Bert Sugar : biography

June 7, 1937 – March 25, 2012

Bert Randolph Sugar (June 7, 1937 – March 25, 2012) was a boxing writer and sports historian.

Death

Mr. Sugar died from cardiac arrest on March 25, 2012. His family was at his bedside at Northern Westchester Hospital in Mount Kisco, New York. Prior to his passing, avid cigar smoker Sugar had spent years battling lung cancer.

Biography

Education

Born in Washington D.C., Sugar graduated from the University of Maryland. He earned a JD and MBA from the University of Michigan in 1961. After passing the bar exam, he worked in the advertising business in New York City for ten years.James B. Roberts, Alexander G. Skutt. The boxing register: International Boxing Hall of Fame official record book. 2006, page 751 During his time in the advertising business, he worked at several different agencies, including J Walter Thompson, PKL and McCann Erickson.

Career

Sugar bought Boxing Illustrated magazine in 1969 and was editor until 1973. From 1979–1983 he was editor and publisher of The Ring. In 1988 he once again began editing Boxing Illustrated. In 1998 he founded Bert Sugar’s Fight Game.

Sugar authored over 80 books, mostly on boxing history. Various boxing books that Sugar has written include Great Fights, Bert Sugar on Boxing, 100 Years of Boxing, Sting like a Bee (with José Torres), The Ageless Warrior (Preface, with Mike Fitzgerald) and Boxing’s Greatest Fighters. Sugar was called "The Greatest Boxing Writer of the 20th Century" by the International Veterans Boxing Association.

In May 2009 he and Running Press published Bert Sugar’s Baseball Hall of Fame: A Living History of America’s Greatest Game.

Sugar also co-wrote a book about Harry Houdini titled Houdini, His Life and Art with James Randi.

Other media

Sugar also appeared in several films playing himself, including Night and the City, The Great White Hype and Rocky Balboa. Interviews with Sugar feature in Unforgivable Blackness: The Rise and Fall of Jack Johnson. Sugar had been referred to as "Runyonesque" (in reference to Damon Runyon) by Bob Costas, and "one of the foremost historians alive," by the Boston Globe.
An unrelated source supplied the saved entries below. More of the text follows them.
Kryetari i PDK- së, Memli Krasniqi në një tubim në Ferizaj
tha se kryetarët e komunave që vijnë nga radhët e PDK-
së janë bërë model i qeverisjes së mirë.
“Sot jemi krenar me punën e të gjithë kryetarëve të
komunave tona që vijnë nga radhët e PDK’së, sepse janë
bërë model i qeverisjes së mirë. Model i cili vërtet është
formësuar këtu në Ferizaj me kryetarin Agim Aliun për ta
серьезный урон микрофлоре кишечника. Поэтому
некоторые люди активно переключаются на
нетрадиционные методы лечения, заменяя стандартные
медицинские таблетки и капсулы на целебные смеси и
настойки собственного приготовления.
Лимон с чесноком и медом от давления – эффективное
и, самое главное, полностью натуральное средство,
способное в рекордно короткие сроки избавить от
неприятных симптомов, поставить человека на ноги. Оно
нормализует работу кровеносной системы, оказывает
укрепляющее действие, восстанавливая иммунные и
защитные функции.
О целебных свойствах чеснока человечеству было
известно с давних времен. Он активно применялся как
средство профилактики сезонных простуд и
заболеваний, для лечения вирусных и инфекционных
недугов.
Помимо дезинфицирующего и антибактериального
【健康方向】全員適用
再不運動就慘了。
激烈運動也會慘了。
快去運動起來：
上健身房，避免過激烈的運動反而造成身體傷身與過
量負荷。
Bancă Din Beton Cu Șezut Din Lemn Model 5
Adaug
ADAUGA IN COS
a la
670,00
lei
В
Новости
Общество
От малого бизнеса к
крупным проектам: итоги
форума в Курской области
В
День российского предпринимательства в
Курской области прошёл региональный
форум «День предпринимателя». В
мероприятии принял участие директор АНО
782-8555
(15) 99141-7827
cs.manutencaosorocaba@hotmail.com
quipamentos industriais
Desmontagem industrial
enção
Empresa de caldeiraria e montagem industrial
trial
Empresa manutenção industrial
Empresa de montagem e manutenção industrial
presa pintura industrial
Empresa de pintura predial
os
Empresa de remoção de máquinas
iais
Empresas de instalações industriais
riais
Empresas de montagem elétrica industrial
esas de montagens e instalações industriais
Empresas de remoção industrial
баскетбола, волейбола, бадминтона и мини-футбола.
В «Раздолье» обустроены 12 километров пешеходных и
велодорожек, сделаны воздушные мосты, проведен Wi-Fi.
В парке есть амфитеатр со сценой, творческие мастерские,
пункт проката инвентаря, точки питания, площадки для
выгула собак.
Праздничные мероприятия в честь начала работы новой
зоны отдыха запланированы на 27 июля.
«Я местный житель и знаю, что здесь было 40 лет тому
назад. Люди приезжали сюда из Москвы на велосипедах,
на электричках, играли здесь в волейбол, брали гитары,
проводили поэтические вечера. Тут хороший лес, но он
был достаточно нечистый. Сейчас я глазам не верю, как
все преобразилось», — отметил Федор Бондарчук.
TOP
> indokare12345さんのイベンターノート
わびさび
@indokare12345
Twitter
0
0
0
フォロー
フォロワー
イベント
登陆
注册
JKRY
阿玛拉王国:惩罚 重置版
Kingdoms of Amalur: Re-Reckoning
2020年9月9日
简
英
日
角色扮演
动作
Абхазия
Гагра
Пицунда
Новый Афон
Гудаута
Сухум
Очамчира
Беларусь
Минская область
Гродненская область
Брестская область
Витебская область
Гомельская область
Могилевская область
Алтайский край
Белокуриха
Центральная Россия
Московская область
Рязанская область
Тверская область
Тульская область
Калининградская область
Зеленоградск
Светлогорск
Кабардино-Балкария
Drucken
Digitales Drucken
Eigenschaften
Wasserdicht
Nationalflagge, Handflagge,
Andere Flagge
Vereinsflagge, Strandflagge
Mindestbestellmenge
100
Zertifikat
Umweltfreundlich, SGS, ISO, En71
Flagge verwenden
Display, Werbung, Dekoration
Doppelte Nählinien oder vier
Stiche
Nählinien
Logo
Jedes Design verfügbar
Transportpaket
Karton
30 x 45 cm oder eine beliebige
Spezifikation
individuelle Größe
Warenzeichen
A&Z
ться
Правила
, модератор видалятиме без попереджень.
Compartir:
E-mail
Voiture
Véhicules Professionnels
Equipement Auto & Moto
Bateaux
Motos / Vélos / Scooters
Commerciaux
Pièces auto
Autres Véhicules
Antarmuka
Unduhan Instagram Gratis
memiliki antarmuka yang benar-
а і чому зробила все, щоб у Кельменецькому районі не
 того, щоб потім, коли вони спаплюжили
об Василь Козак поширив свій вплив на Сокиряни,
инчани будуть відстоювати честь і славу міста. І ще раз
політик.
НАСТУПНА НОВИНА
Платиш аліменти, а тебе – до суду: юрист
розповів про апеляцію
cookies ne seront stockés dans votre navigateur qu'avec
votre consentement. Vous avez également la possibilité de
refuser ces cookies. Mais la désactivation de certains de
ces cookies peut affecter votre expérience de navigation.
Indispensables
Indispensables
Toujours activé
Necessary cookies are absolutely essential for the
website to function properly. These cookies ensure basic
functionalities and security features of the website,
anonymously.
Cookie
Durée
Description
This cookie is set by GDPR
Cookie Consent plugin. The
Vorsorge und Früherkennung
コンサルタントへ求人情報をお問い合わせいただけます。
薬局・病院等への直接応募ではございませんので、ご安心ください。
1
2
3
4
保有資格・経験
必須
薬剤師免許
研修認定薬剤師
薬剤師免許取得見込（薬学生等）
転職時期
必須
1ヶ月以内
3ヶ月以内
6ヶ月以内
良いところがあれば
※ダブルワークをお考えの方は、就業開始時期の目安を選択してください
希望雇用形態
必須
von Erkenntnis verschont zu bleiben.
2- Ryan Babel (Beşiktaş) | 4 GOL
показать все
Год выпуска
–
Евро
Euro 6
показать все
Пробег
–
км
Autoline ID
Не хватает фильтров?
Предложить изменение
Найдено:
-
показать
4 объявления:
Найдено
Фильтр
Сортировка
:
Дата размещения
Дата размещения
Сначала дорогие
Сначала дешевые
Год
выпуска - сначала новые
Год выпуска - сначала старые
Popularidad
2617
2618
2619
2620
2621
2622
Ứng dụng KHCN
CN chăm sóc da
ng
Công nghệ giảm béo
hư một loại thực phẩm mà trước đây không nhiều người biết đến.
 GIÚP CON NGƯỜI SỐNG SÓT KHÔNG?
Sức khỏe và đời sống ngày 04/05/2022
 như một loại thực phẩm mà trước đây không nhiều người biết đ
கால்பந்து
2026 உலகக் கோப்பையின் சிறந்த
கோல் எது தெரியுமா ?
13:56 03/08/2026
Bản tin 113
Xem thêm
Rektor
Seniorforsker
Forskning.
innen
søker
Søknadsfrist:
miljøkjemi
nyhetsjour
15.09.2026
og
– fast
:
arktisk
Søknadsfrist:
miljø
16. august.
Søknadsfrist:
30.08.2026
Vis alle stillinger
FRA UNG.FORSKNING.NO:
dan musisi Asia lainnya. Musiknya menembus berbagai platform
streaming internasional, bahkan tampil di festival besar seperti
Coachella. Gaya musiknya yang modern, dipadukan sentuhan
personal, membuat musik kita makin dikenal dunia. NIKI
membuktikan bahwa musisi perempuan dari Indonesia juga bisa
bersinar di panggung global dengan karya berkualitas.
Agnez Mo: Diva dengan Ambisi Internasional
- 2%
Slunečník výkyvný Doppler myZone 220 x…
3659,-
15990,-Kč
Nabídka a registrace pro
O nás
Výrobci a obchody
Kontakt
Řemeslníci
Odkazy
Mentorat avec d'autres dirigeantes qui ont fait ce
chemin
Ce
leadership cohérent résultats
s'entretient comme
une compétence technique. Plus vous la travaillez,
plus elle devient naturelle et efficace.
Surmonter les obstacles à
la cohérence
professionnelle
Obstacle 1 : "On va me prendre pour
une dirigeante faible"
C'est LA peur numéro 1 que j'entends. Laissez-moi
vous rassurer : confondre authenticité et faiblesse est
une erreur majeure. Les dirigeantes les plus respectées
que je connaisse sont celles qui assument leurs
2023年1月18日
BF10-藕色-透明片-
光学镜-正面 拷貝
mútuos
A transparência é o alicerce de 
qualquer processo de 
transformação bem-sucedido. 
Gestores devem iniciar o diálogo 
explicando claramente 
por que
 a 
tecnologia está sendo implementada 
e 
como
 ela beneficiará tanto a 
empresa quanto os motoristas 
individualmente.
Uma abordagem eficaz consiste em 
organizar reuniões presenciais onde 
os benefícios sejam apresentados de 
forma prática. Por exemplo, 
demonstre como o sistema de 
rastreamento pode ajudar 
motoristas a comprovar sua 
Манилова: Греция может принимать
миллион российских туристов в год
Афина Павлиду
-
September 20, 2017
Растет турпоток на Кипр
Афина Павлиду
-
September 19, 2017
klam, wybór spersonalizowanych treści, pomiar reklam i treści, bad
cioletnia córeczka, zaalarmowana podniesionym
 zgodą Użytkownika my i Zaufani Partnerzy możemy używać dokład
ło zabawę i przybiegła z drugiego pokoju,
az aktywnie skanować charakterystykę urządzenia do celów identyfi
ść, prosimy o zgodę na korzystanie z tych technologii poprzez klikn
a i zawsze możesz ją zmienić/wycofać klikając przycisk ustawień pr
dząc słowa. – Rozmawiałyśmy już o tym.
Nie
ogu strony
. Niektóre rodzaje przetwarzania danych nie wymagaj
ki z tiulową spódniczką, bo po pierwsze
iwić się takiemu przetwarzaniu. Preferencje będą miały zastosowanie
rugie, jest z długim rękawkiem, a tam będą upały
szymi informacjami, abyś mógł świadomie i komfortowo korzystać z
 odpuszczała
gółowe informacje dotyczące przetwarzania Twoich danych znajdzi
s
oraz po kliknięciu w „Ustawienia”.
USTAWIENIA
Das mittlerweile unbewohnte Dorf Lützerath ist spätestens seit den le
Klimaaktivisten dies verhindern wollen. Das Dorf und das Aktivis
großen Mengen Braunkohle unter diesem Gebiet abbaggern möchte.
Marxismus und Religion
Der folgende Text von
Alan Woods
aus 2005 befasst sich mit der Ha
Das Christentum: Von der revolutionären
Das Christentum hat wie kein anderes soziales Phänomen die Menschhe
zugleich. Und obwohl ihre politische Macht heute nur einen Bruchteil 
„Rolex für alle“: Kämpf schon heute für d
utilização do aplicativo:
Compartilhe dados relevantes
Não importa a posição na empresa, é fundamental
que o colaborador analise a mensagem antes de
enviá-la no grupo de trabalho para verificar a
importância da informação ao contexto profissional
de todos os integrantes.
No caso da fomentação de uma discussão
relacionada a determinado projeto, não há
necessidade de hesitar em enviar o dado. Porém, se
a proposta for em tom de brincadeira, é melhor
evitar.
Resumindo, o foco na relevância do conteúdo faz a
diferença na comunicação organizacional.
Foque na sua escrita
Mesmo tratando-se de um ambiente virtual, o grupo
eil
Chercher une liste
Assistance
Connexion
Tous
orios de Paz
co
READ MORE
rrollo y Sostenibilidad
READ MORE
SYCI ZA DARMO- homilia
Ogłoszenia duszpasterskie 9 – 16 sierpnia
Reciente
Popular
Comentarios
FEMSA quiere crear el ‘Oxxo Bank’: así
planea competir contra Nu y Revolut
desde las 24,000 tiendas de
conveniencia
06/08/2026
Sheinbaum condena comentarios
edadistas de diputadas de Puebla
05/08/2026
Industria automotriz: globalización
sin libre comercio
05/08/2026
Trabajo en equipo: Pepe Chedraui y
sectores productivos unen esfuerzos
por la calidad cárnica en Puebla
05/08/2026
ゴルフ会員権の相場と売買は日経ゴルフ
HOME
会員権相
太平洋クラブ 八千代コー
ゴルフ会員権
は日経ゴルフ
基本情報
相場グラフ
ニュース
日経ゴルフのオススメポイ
Along with Lou Albano, he helped write The Complete Idiot’s Guide to Pro Wrestling. He wrote a regular sports column for Smoke Magazine, a quarterly cigar lifestyle magazine.

Honors

Sugar was inducted into the International Boxing Hall of Fame in January 2005. In May 2010, he received the Ellis Island Medal of Honor. In 2011, he was featured on The Pentagon Channel’s Armed Forces Boxing Championships. Sugar had been scheduled to broadcast the 2012 matches, but his health prevented him from doing so.